ACTIVITY. Copy every line of the entries that has the string "accounts" in it.

[[ DATA LISTING, beginning ]]

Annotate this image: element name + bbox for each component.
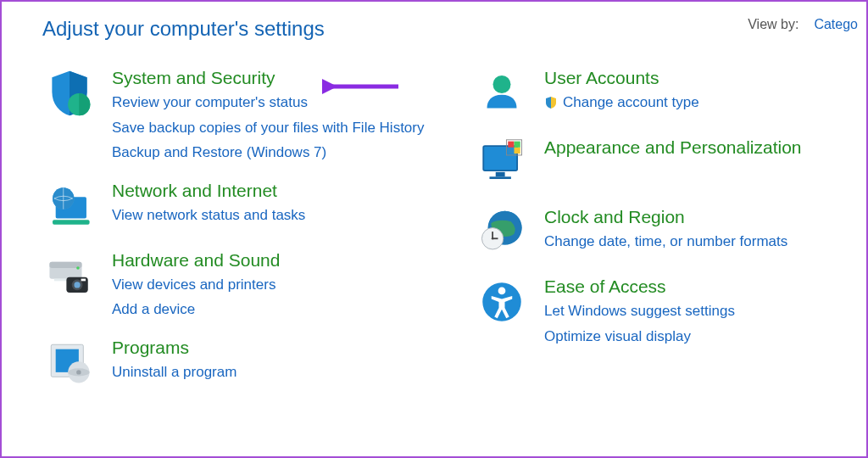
change-date-link[interactable]: Change date, time, or number formats	[544, 231, 787, 253]
svg-rect-11	[81, 278, 86, 281]
monitor-icon	[475, 136, 529, 190]
svg-point-33	[498, 288, 506, 295]
programs-icon	[42, 336, 97, 390]
svg-rect-21	[490, 176, 511, 179]
svg-point-17	[493, 75, 511, 93]
user-icon	[475, 66, 529, 120]
system-security-title[interactable]: System and Security	[112, 68, 425, 88]
svg-point-31	[492, 237, 494, 240]
svg-rect-20	[496, 172, 505, 176]
accessibility-icon	[475, 275, 529, 329]
hardware-sound-title[interactable]: Hardware and Sound	[112, 250, 280, 271]
category-user-accounts: User Accounts Change account type	[475, 66, 848, 120]
svg-rect-23	[515, 142, 520, 148]
ease-of-access-title[interactable]: Ease of Access	[544, 276, 735, 297]
user-accounts-title[interactable]: User Accounts	[544, 68, 699, 88]
svg-rect-2	[53, 220, 90, 224]
review-status-link[interactable]: Review your computer's status	[112, 92, 425, 114]
add-device-link[interactable]: Add a device	[112, 299, 280, 321]
optimize-display-link[interactable]: Optimize visual display	[544, 326, 735, 348]
clock-region-title[interactable]: Clock and Region	[544, 207, 787, 227]
clock-globe-icon	[475, 205, 529, 260]
file-history-link[interactable]: Save backup copies of your files with Fi…	[112, 117, 425, 139]
svg-rect-25	[515, 148, 520, 154]
view-by-value[interactable]: Catego	[814, 17, 858, 32]
category-clock-region: Clock and Region Change date, time, or n…	[475, 205, 848, 260]
network-icon	[42, 179, 97, 233]
network-status-link[interactable]: View network status and tasks	[112, 204, 305, 226]
category-hardware-sound: Hardware and Sound View devices and prin…	[42, 249, 449, 321]
category-system-security: System and Security Review your computer…	[42, 66, 449, 164]
svg-point-7	[76, 266, 80, 270]
view-by-label: View by:	[748, 17, 798, 32]
view-by: View by: Catego	[748, 17, 858, 32]
svg-rect-24	[508, 148, 514, 154]
category-appearance: Appearance and Personalization	[475, 136, 848, 190]
category-ease-of-access: Ease of Access Let Windows suggest setti…	[475, 275, 848, 347]
category-programs: Programs Uninstall a program	[42, 336, 449, 390]
backup-restore-link[interactable]: Backup and Restore (Windows 7)	[112, 142, 425, 164]
svg-point-16	[76, 370, 81, 374]
uac-shield-icon	[544, 96, 558, 109]
programs-title[interactable]: Programs	[112, 338, 236, 358]
appearance-title[interactable]: Appearance and Personalization	[544, 137, 802, 158]
uninstall-program-link[interactable]: Uninstall a program	[112, 361, 236, 383]
windows-suggest-link[interactable]: Let Windows suggest settings	[544, 300, 735, 322]
change-account-type-link[interactable]: Change account type	[563, 92, 699, 114]
page-title: Adjust your computer's settings	[42, 17, 325, 41]
svg-point-10	[74, 282, 80, 288]
category-network-internet: Network and Internet View network status…	[42, 179, 449, 233]
shield-icon	[42, 66, 97, 120]
printer-camera-icon	[42, 249, 97, 303]
svg-rect-22	[508, 142, 514, 148]
network-internet-title[interactable]: Network and Internet	[112, 181, 305, 201]
view-devices-link[interactable]: View devices and printers	[112, 274, 280, 296]
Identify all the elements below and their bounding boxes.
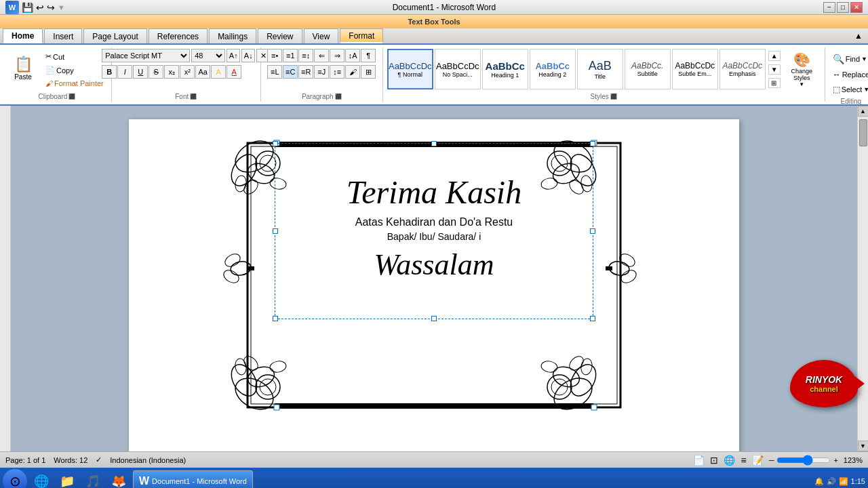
numbering-button[interactable]: ≡1 — [283, 49, 298, 62]
change-styles-button[interactable]: 🎨 Change Styles ▼ — [783, 49, 821, 89]
copy-button[interactable]: 📄 Copy — [42, 64, 107, 77]
increase-indent[interactable]: ⇒ — [330, 49, 344, 62]
scroll-thumb[interactable] — [859, 119, 867, 146]
superscript-button[interactable]: x² — [180, 65, 195, 79]
explorer-button[interactable]: 📁 — [56, 470, 79, 488]
scroll-up[interactable]: ▲ — [858, 106, 869, 117]
quick-save[interactable]: 💾 — [22, 2, 33, 13]
ribbon-collapse-button[interactable]: ▲ — [852, 28, 865, 43]
handle-br[interactable] — [590, 316, 595, 321]
tab-insert[interactable]: Insert — [44, 28, 82, 43]
subscript-button[interactable]: x₂ — [164, 65, 179, 79]
sort-button[interactable]: ↕A — [345, 49, 360, 62]
font-size-select[interactable]: 48 — [191, 49, 225, 62]
underline-button[interactable]: U — [133, 65, 148, 79]
minimize-button[interactable]: − — [823, 2, 835, 13]
multilevel-button[interactable]: ≡↕ — [298, 49, 313, 62]
notification-icon[interactable]: 🔔 — [814, 477, 824, 486]
select-button[interactable]: ⬚ Select ▼ — [829, 83, 868, 96]
quick-undo[interactable]: ↩ — [36, 2, 44, 13]
italic-button[interactable]: I — [117, 65, 132, 79]
tab-review[interactable]: Review — [258, 28, 302, 43]
tab-format[interactable]: Format — [340, 28, 383, 43]
svg-point-27 — [269, 360, 287, 373]
view-print[interactable]: 📄 — [693, 455, 705, 466]
proofing-icon[interactable]: ✓ — [96, 455, 102, 464]
bullets-button[interactable]: ≡• — [267, 49, 282, 62]
handle-ml[interactable] — [273, 228, 278, 234]
tab-mailings[interactable]: Mailings — [209, 28, 256, 43]
bold-button[interactable]: B — [102, 65, 117, 79]
font-label: Font ⬛ — [116, 93, 256, 100]
styles-more[interactable]: ⊞ — [768, 78, 781, 88]
handle-mr[interactable] — [590, 228, 595, 234]
show-marks[interactable]: ¶ — [361, 49, 376, 62]
increase-font-size[interactable]: A↑ — [226, 49, 240, 62]
view-fullscreen[interactable]: ⊡ — [710, 455, 718, 466]
style-subtitle[interactable]: AaBbCc. Subtitle — [625, 49, 671, 89]
line-spacing[interactable]: ↕≡ — [330, 65, 344, 79]
shading-button[interactable]: 🖌 — [345, 65, 360, 79]
style-title[interactable]: AaB Title — [577, 49, 623, 89]
replace-button[interactable]: ↔ Replace — [829, 68, 868, 81]
borders-button[interactable]: ⊞ — [361, 65, 376, 79]
handle-bm[interactable] — [431, 316, 437, 321]
font-group: Palace Script MT 48 A↑ A↓ ✕ B I U S — [112, 47, 261, 102]
align-center[interactable]: ≡C — [283, 65, 298, 79]
font-name-select[interactable]: Palace Script MT — [102, 49, 190, 62]
start-button[interactable]: ⊙ — [3, 469, 27, 488]
scroll-down[interactable]: ▼ — [858, 441, 869, 451]
style-subtle-em[interactable]: AaBbCcDc Subtle Em... — [672, 49, 718, 89]
handle-bl[interactable] — [273, 316, 278, 321]
change-case-button[interactable]: Aa — [195, 65, 210, 79]
language[interactable]: Indonesian (Indonesia) — [110, 456, 186, 464]
handle-tl[interactable] — [273, 141, 278, 146]
media-player-button[interactable]: 🎵 — [81, 470, 104, 488]
internet-explorer-button[interactable]: 🌐 — [30, 470, 53, 488]
justify[interactable]: ≡J — [314, 65, 329, 79]
handle-tr[interactable] — [590, 141, 595, 146]
view-web[interactable]: 🌐 — [724, 455, 735, 466]
view-draft[interactable]: 📝 — [752, 455, 764, 466]
zoom-range[interactable] — [776, 455, 831, 466]
style-emphasis[interactable]: AaBbCcDc Emphasis — [719, 49, 766, 89]
tab-page-layout[interactable]: Page Layout — [83, 28, 146, 43]
subtitle1[interactable]: Aatas Kehadiran dan Do'a Restu — [281, 216, 587, 228]
main-title[interactable]: Terima Kasih — [281, 174, 587, 211]
style-no-spacing[interactable]: AaBbCcDc No Spaci... — [435, 49, 481, 89]
paste-button[interactable]: 📋 Paste — [7, 49, 39, 87]
network-icon[interactable]: 📶 — [839, 477, 848, 486]
firefox-button[interactable]: 🦊 — [107, 470, 130, 488]
tab-home[interactable]: Home — [3, 28, 43, 43]
view-outline[interactable]: ≡ — [741, 455, 746, 466]
align-right[interactable]: ≡R — [298, 65, 313, 79]
find-button[interactable]: 🔍 Find ▼ — [829, 52, 868, 66]
subtitle2[interactable]: Bapak/ Ibu/ Saudara/ i — [281, 231, 587, 242]
styles-scroll-down[interactable]: ▼ — [768, 64, 781, 75]
zoom-slider[interactable]: ─ + — [769, 455, 838, 466]
highlight-button[interactable]: A — [211, 65, 226, 79]
document-scroll[interactable]: Terima Kasih Aatas Kehadiran dan Do'a Re… — [11, 106, 857, 451]
tab-references[interactable]: References — [149, 28, 208, 43]
styles-scroll-up[interactable]: ▲ — [768, 51, 781, 61]
cut-button[interactable]: ✂ Cut — [42, 50, 107, 63]
handle-tm[interactable] — [431, 141, 437, 146]
font-color-button[interactable]: A — [226, 65, 241, 79]
format-painter-button[interactable]: 🖌 Format Painter — [42, 77, 107, 89]
zoom-level[interactable]: 123% — [844, 456, 863, 464]
align-left[interactable]: ≡L — [267, 65, 282, 79]
decrease-font-size[interactable]: A↓ — [241, 49, 255, 62]
wassalam-text[interactable]: Wassalam — [281, 247, 587, 282]
style-normal[interactable]: AaBbCcDc ¶ Normal — [387, 49, 433, 89]
style-heading1[interactable]: AaBbCc Heading 1 — [482, 49, 528, 89]
tab-view[interactable]: View — [304, 28, 339, 43]
svg-point-37 — [229, 260, 252, 277]
decrease-indent[interactable]: ⇐ — [314, 49, 329, 62]
strikethrough-button[interactable]: S — [149, 65, 163, 79]
volume-icon[interactable]: 🔊 — [827, 477, 836, 486]
style-heading2[interactable]: AaBbCc Heading 2 — [530, 49, 576, 89]
word-taskbar-button[interactable]: W Document1 - Microsoft Word — [133, 470, 253, 488]
maximize-button[interactable]: □ — [837, 2, 849, 13]
close-button[interactable]: ✕ — [850, 2, 863, 13]
quick-redo[interactable]: ↪ — [47, 2, 55, 13]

[[ DATA LISTING, end ]]

TASK RESULT.
category-user-accounts: User Accounts Change account type	[475, 66, 848, 120]
user-accounts-title[interactable]: User Accounts	[544, 68, 699, 88]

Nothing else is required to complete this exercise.